In January 2015 KalaCORE together with IMA launched an emergency response for VL in South Sudan. Two mobile teams were formed and have since been conducting health facility visits to prove ad-hoc support to health facilities all over the country. Teams have travelled to inaccessible areas, often completing their journeys on foot.

 

KalaCORE has been supporting health facilities by procuring drugs and diagnostics, providing basic equipment and light refurbishment, and conducting clinical mentoring visits for health providers.  Drugs capable for the treatment of VL patients have also been procured and distributed, with a buffer stock kept for rapid response.

 

As of October 2018, 46 facilities in VL endemic states have been actively supported by KalaCORE, including facilities re-activated and upgraded. In most facilities at least one person has been trained in the last year, rapid tests and first line drugs have been available with no stock ruptures in last 3 months and VL guidelines, SOP's have been present in treatment wards and laboratories operating at basic GLP standards in place.

Clinical Mentoring
Sudan
Outputs

Three clinical mentoring (CM) teams were formed in June 2017 for the provision of on-the-job training and mentoring on VL case management at health facilities, stock management and support for surveillance. CM teams have been instrumental to VL care delivery via supervisory visits. In addition to the training of health staff of multiple health cadres (e.g. medical, laboratory staff, pharmacists), reporting and checking drug stocks and supplies, CM teams have also actively encouraged community engagement through the training of health promoters and participation in activities like radio programmes on VL.

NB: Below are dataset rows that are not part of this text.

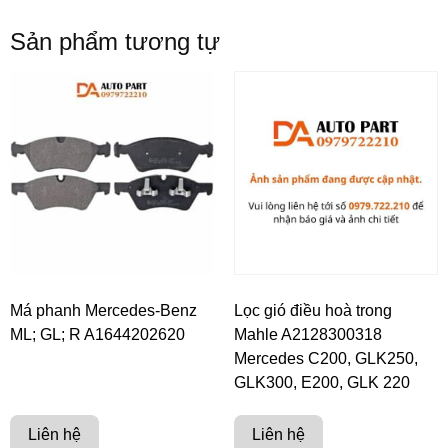
Sản phẩm tương tự
Má phanh Mercedes-Benz
Lọc gió điều hoà trong
ML; GL; R A1644202620
Mahle A2128300318
Mercedes C200, GLK250,
GLK300, E200, GLK 220
Liên hệ
Liên hệ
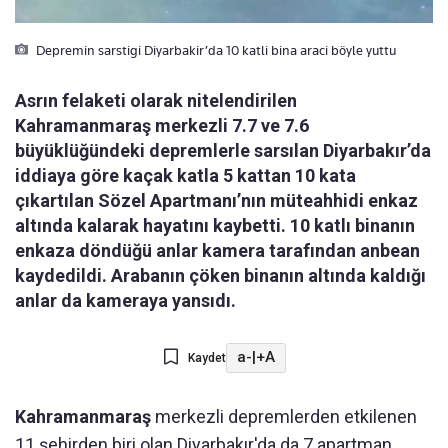
Depremin sarstigi Diyarbakir’da 10 katli bina araci böyle yuttu
Asrın felaketi olarak nitelendirilen
Kahramanmaraş merkezli 7.7 ve 7.6
büyüklüğündeki depremlerle sarsılan Diyarbakır’da
iddiaya göre kaçak katla 5 kattan 10 kata
çıkartılan Sözel Apartmanı’nın müteahhidi enkaz
altında kalarak hayatını kaybetti. 10 katlı binanın
enkaza döndüğü anlar kamera tarafından anbean
kaydedildi. Arabanın çöken binanın altında kaldığı
anlar da kameraya yansıdı.
a-
|
+A
Kaydet
Kahramanmaraş
merkezli depremlerden etkilenen
11 şehirden biri olan Diyarbakır'da da 7 apartman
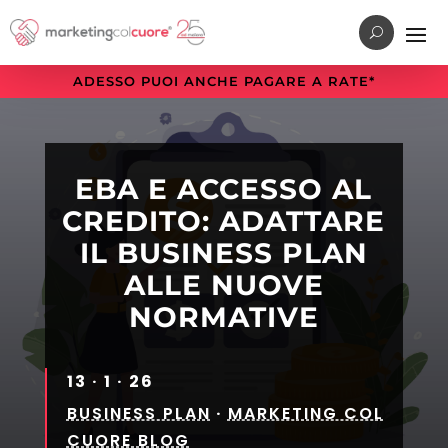
Vai
Vai
Vai
al
al
alla
menu
contenuto
sezione
ADESSO PUOI ANCHE PAGARE A RATE*
di
principale
a
navigazione
piè
principale
di
pagina
EBA E ACCESSO AL
CREDITO: ADATTARE
IL BUSINESS PLAN
ALLE NUOVE
NORMATIVE
13 · 1 · 26
BUSINESS PLAN
·
MARKETING COL
CUORE BLOG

Strengthening health facilities
Sudan
Outputs

Comprehensive health facility assessments of 36 facilities in Sudan were conducted at the start of the programme in 2015 and results from these assessments were used to guide facility strengthening, provision of basic equipment, drugs and diagnostics and training plans.

 

By 2016, each of these facilities had received equipment and a key trained contact person was nominated. Meanwhile, 23 clinics began to provide decentralized VL services in camps for South Sudanese refugees and internally displaced persons (IDPs) in the White Nile, South Kurdufan, North Darfur and South Darfur states. Seven new treatment centres (4 in Red Sea state and 3 in Kassala state) were established by March 2018 and rehabilitation of 2 VL wards in Gedarif teaching hospital and in Gedarif paediatric hospital was also initiated.

 

By October 2018, each of the  VL treatment centres supported by KalaCORE and WHO, had at least one person trained in the last year, rapid tests and first and second line drugs available with no stock ruptures in last 3 months, VL guidelines and SOP's present, wards and a laboratory with basic standards in place.

 

Health facility strengthening has been largely facilitated by the clinical mentoring (CM) teams and the creation of a “Kala-azar hotline”. The CM teams have been visiting facilities to give on-site training, bedside monitoring and help address drug and diagnostic kit supply gaps, while the “Kala-azar hotline”, accessible 24/7, provides advice via mobile phones and immediate support for health personnel managing patients under treatment to.

 

Also, of note was the establishment of the Kala-azar Research Centre (KRC) in 2016. It is the first such centre on VL research allowing for the formation of collaborations between the University of Gedarif (UoG)(Sudan) and the University of Gondar (Ethiopia). KalaCORE M&E activities and studies on understanding access to VL care have been conducted there.